The task
Could you copy the records below exactly, leaving out any pictures they include?

Data
----------------------------------------

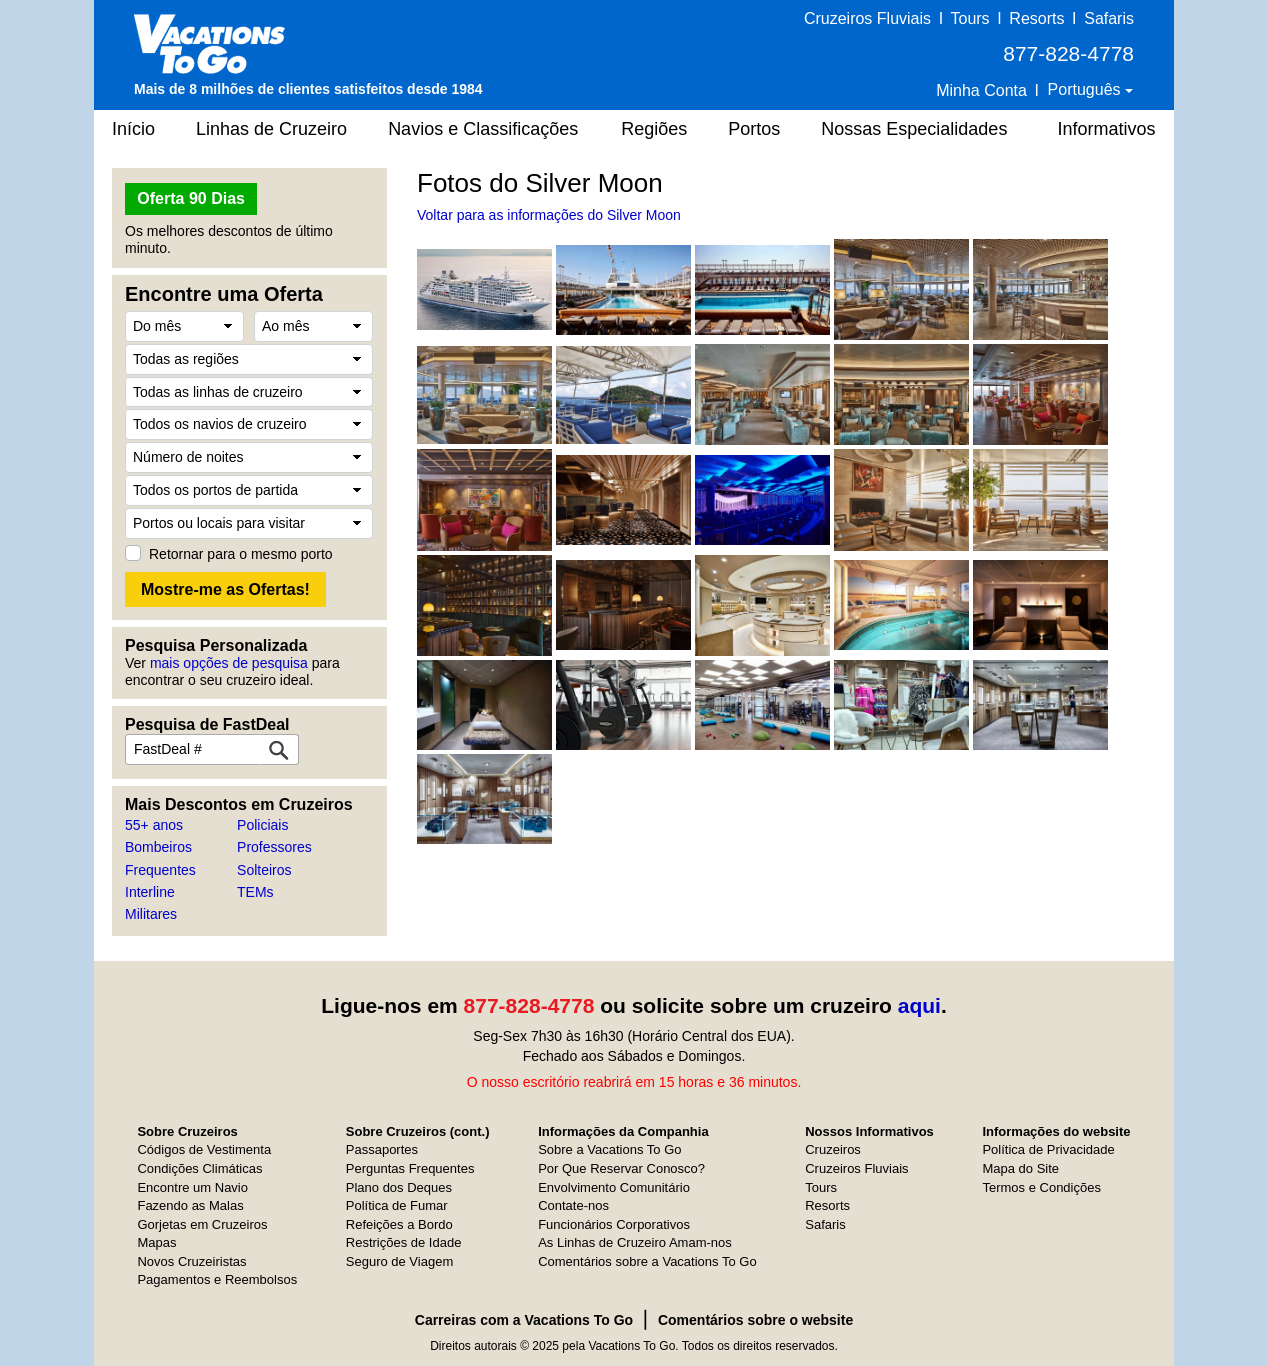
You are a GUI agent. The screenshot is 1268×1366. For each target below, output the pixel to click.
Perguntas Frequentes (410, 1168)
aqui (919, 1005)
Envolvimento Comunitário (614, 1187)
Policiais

----------------------------------------

Result below
You are a GUI agent. The screenshot is 1268×1366. For each target below, output the pixel to click.
Perguntas Frequentes (410, 1168)
aqui (919, 1005)
Envolvimento Comunitário (614, 1187)
Policiais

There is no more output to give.